The ex post facto clauses of the state and federal Constitutions prohibit imposition of punishment for offenses committed before the effective date of the statute under which the defendant is prosecuted or sentenced. (People v. Hiscox (2006) 136 Cal.App.4th 253, 257.) In count 2, defendant was charged with violating section 288.7, subdivision (b) (hereafter section 288.7(b)). Section 288.7(b) provides, "Any person 18 years of age or older who engages in oral copulation or sexual penetration, as defined in Section 289, with a child who is 10 years of age or younger is guilty of a felony and shall be punished by imprisonment in the state prison for a term of 15 years to life." Section 288.7 was enacted in 2006 and became effective on September 20, 2006. (Stats. 2006, ch. 337, § 9.) Prior to the effective date of section 288.7, sexual penetration of a minor under the age of 14 by a person more than 10 years older than the was victim punishable by a prison term of three, six, or eight years, pursuant to section 289, subdivision (j).
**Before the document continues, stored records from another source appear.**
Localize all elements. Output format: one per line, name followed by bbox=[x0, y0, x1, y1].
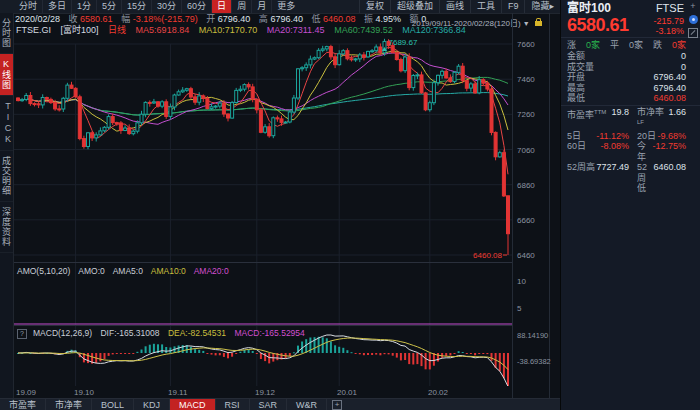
row-label: 开盘 bbox=[567, 72, 585, 83]
tab-pe-ratio[interactable]: 市盈率 bbox=[0, 399, 46, 410]
quote-pair-5d-20d: 5日-11.12% 20日-9.68% bbox=[561, 131, 700, 142]
tab-monthly[interactable]: 月 bbox=[251, 0, 271, 13]
quote-row-open: 开盘 6796.40 bbox=[561, 72, 700, 83]
quote-pair-52w: 52周高7727.49 52周低6460.08 bbox=[561, 162, 700, 194]
amo-indicator-header: AMO(5,10,20) AMO:0 AMA5:0 AMA10:0 AMA20:… bbox=[17, 266, 235, 276]
last-price: 6580.61 bbox=[567, 15, 629, 36]
tab-macd[interactable]: MACD bbox=[170, 399, 216, 410]
info-date: 2020/02/28 bbox=[15, 14, 60, 24]
row-value: 6460.08 bbox=[653, 93, 686, 104]
info-low-value: 6460.08 bbox=[323, 14, 356, 24]
symbol-code: FTSE.GI bbox=[16, 25, 51, 35]
tab-wr[interactable]: W&R bbox=[287, 399, 327, 410]
price-axis-label: 7260 bbox=[517, 110, 535, 119]
add-indicator-icon[interactable]: + bbox=[332, 400, 342, 410]
info-amp-label: 振 bbox=[364, 14, 373, 24]
tab-multiday[interactable]: 多日 bbox=[42, 0, 71, 13]
sidebar-item-kline-chart[interactable]: K线图 bbox=[0, 54, 13, 96]
left-sidebar: 分时图 K线图 TICK 成交明细 深度资料 bbox=[0, 13, 14, 398]
ma10-legend: MA10:7170.70 bbox=[199, 25, 258, 35]
tab-rsi[interactable]: RSI bbox=[216, 399, 250, 410]
price-axis-label: 7660 bbox=[517, 40, 535, 49]
flat-label: 平 bbox=[610, 40, 619, 50]
tab-1min[interactable]: 1分 bbox=[71, 0, 96, 13]
macd-axis-label: -38.69382 bbox=[517, 357, 551, 366]
edit-icon[interactable] bbox=[688, 28, 698, 38]
info-chg-value: -3.18%(-215.79) bbox=[133, 14, 198, 24]
ama20-value: AMA20:0 bbox=[194, 266, 229, 276]
x-axis-label: 20.01 bbox=[337, 388, 357, 397]
pair-value: 1.66 bbox=[668, 107, 686, 131]
pair-label: 5日 bbox=[567, 131, 581, 142]
row-value: 6796.40 bbox=[653, 83, 686, 94]
ama5-value: AMA5:0 bbox=[113, 266, 143, 276]
settings-icon[interactable] bbox=[689, 15, 698, 24]
pair-label: 市净率LF bbox=[637, 107, 668, 131]
menu-super-overlay[interactable]: 超级叠加 bbox=[390, 0, 439, 13]
menu-draw-line[interactable]: 画线 bbox=[439, 0, 470, 13]
tab-sar[interactable]: SAR bbox=[250, 399, 288, 410]
pair-label: 20日 bbox=[637, 131, 656, 142]
tab-pb-ratio[interactable]: 市净率 bbox=[46, 399, 92, 410]
quote-price-block: 6580.61 -215.79 -3.18% bbox=[561, 15, 700, 38]
add-watchlist-icon[interactable]: + bbox=[687, 2, 699, 11]
info-open-label: 开 bbox=[206, 14, 215, 24]
tab-5min[interactable]: 5分 bbox=[96, 0, 121, 13]
tab-daily[interactable]: 日 bbox=[211, 0, 231, 13]
quote-row-volume: 成交量 0 bbox=[561, 62, 700, 73]
change-abs: -215.79 bbox=[653, 16, 684, 26]
quote-icon-strip: + bbox=[687, 2, 699, 38]
tab-30min[interactable]: 30分 bbox=[151, 0, 181, 13]
tab-15min[interactable]: 15分 bbox=[121, 0, 151, 13]
tab-weekly[interactable]: 周 bbox=[231, 0, 251, 13]
row-label: 成交量 bbox=[567, 62, 594, 73]
ma20-legend: MA20:7311.45 bbox=[267, 25, 325, 35]
amo-title: AMO(5,10,20) bbox=[17, 266, 70, 276]
period-toolbar: 分时 多日 1分 5分 15分 30分 60分 日 周 月 更多 复权 超级叠加… bbox=[0, 0, 560, 14]
tab-60min[interactable]: 60分 bbox=[181, 0, 211, 13]
pair-value: 6460.08 bbox=[653, 162, 686, 194]
tab-kdj[interactable]: KDJ bbox=[134, 399, 170, 410]
dea-value: DEA:-82.54531 bbox=[168, 328, 226, 338]
macd-title: MACD(12,26,9) bbox=[33, 328, 92, 338]
pair-value: -8.08% bbox=[600, 141, 629, 162]
pair-value: 19.8 bbox=[611, 107, 629, 131]
row-label: 最低 bbox=[567, 93, 585, 104]
row-value: 0 bbox=[681, 51, 686, 62]
price-axis-label: 6460 bbox=[517, 251, 535, 260]
instrument-name: 富时100 bbox=[567, 2, 611, 15]
amo-value: AMO:0 bbox=[78, 266, 104, 276]
menu-hide[interactable]: 隐藏▸ bbox=[524, 0, 560, 13]
help-icon[interactable]: ? bbox=[17, 329, 27, 339]
sidebar-item-tick[interactable]: TICK bbox=[0, 96, 13, 151]
pair-label: 60日 bbox=[567, 141, 586, 162]
quote-row-low: 最低 6460.08 bbox=[561, 93, 700, 104]
indicator-tabbar: 市盈率 市净率 BOLL KDJ MACD RSI SAR W&R + bbox=[0, 398, 560, 410]
info-close-label: 收 bbox=[69, 14, 78, 24]
row-label: 金额 bbox=[567, 51, 585, 62]
row-value: 0 bbox=[681, 62, 686, 73]
pair-label: 52周低 bbox=[637, 162, 653, 194]
flat-count: 0家 bbox=[629, 40, 643, 50]
menu-f9[interactable]: F9 bbox=[501, 0, 525, 13]
time-axis: 19.0919.1019.1119.1220.0120.02 bbox=[14, 387, 512, 398]
sidebar-item-trade-detail[interactable]: 成交明细 bbox=[0, 151, 13, 202]
sidebar-item-depth-info[interactable]: 深度资料 bbox=[0, 202, 13, 253]
volume-axis-label: 10 bbox=[517, 277, 526, 286]
instrument-code: FTSE bbox=[656, 2, 684, 15]
ma60-legend: MA60:7439.52 bbox=[334, 25, 393, 35]
sidebar-item-intraday-chart[interactable]: 分时图 bbox=[0, 13, 13, 54]
candles bbox=[17, 39, 510, 255]
menu-adjust-price[interactable]: 复权 bbox=[359, 0, 390, 13]
x-axis-label: 19.11 bbox=[168, 388, 187, 397]
tab-intraday[interactable]: 分时 bbox=[14, 0, 42, 13]
tab-boll[interactable]: BOLL bbox=[92, 399, 134, 410]
ma5-legend: MA5:6918.84 bbox=[136, 25, 190, 35]
quote-pair-pe-pb: 市盈率TTM19.8 市净率LF1.66 bbox=[561, 107, 700, 131]
tab-more[interactable]: 更多 bbox=[271, 0, 300, 13]
period-label: 日线 bbox=[108, 25, 126, 35]
pair-value: 7727.49 bbox=[596, 162, 629, 194]
price-axis-label: 6860 bbox=[517, 181, 535, 190]
quote-header: 富时100 FTSE bbox=[561, 0, 700, 15]
menu-tools[interactable]: 工具 bbox=[470, 0, 501, 13]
Defendant contends that his conviction on count 2 violates the ex post facto prohibition because the evidence does not unambiguously establish that the single act of sexual penetration Doe described occurred after the September 20, 2006 effective date of section 288.7. Rather, he contends, the evidence "supports the conclusion" that the act took place before the effective date of the statute, when Doe was seven or eight years old. He notes that the jury was not instructed that in order to find defendant guilty, it must determine that the act occurred after September 20, 2006. Rather, the jury was instructed that it need only find that the penetration occurred "reasonably close" to the time period alleged in the information, i.e., "on or about October of 2006, through and including August of 2007."
The Attorney General responds that the conviction must be upheld because there is substantial evidence which supports a finding that the penetration took place after September 20, 2006.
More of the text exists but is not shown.